WASHINGTON, Jan. 9 (UPI) -- White House Chief of Staff Jacob J. "Jack" Lew will be nominated to succeed Timothy Geithner as U.S. treasury secretary, The Hill reported Wednesday.
But the White House wasn't ready to confirm or deny the source-based report.
Carney then briefly outlined some of Lew's career highlights in Washington over the past quarter century, noting he "continues to be an extremely valuable adviser to the president" and is "an exceptional, exceptional public servant."
Asked if Lew has been working on his signature -- the treasury secretary's names appear on U.S. currency -- Carney responded, "Not that I'm aware of."
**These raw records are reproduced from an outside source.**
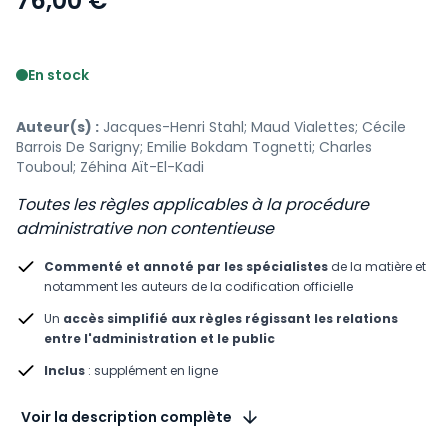
76,00 €
Voir le détail des avis
En stock
Auteur(s) :
Jacques-Henri Stahl; Maud Vialettes; Cécile
Barrois De Sarigny; Emilie Bokdam Tognetti; Charles
Touboul; Zéhina Aït-El-Kadi
Toutes les règles applicables à la procédure
administrative non contentieuse
Commenté et annoté par les spécialistes
de la matière et
notamment les auteurs de la codification officielle
Un
accès simplifié aux règles régissant les relations
entre l'administration et le public
Inclus
: supplément en ligne
Voir la description complète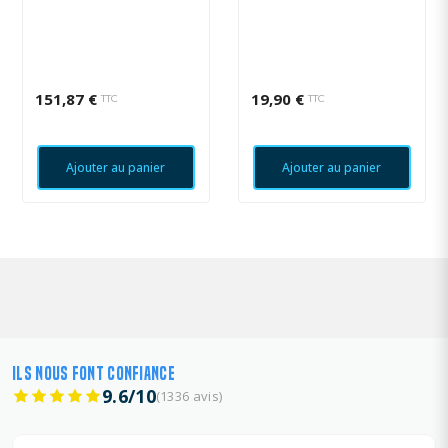
151,87 €
19,90 €
TTC
TTC
Ajouter au panier
Ajouter au panier
ILS NOUS FONT CONFIANCE
9.6/10
(1336 avis)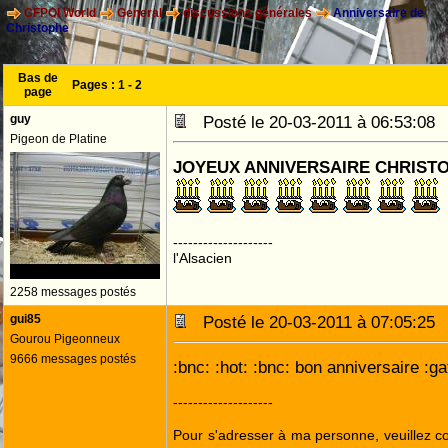
CFPOI World
General
discussions générales
Anniversaire de
Christophe
Bas de
Pages :
1
-
2
page
guy
Posté le 20-03-2011 à 06:53:0
Pigeon de Platine
JOYEUX ANNIVERSAIRE CHRIST
--------------------
l'Alsacien
2258 messages postés
gui85
Posté le 20-03-2011 à 07:05:2
Gourou Pigeonneux
9666 messages postés
:bnc: :hot: :bnc: bon anniversaire :gat
--------------------
Pour s'adresser à ma personne, veuillez 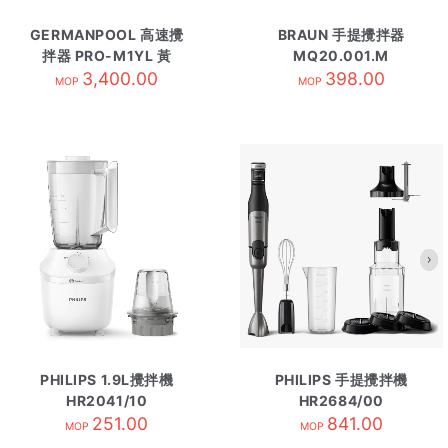
GERMANPOOL 高速攪
BRAUN 手提攪拌器
拌器 PRO-M1YL 黃
MQ20.001.M
3,400.00
398.00
MOP
MOP
PHILIPS 1.9L攪拌機
PHILIPS 手提攪拌機
HR2041/10
HR2684/00
251.00
841.00
MOP
MOP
Carney swept aside a question attempting to link Lew to the federal loan given to now-bankrupt solar tech company Solyndra and Lew's previous role as chief operating officer of a Citigroup unit clouded by the burst in the housing market.
He said Lew's record "has and continues to be stellar" and said he is "that rare person in Washington who has been here for years who has done some very hard things and brokered some serious bipartisan agreements and done it in a way that has earned the admiration of almost everybody he's worked with; so certainly, the presidents that he has served."
Lew has been a central behind-the-scenes figure in the Clinton and Obama White Houses as head of the Office of Budget and Management, Politico noted Wednesday.
If confirmed by the Senate, Lew would break the mold of recent treasury chiefs, less a financial market expert with broad contacts in the business world than a loyal Democratic lieutenant and budget authority, The Wall Street Journal said Wednesday.
The position comes open as Washington, recovering from the exhaustion of "fiscal cliff" negotiations, readies itself for budget fights over the nation's debt limit, sequestration cuts and a measure to continue funding the government, the Washington newspaper The Hill reported.
The Hill said information on the nomination came from "a Democratic official familiar with the matter."
Republicans view Lew as capable but rigid, after contending with him during budget battles going back to the 1990s, and some Republicans said he was unwilling to offer concessions to cut a debt ceiling deal in 2011, the Journal said.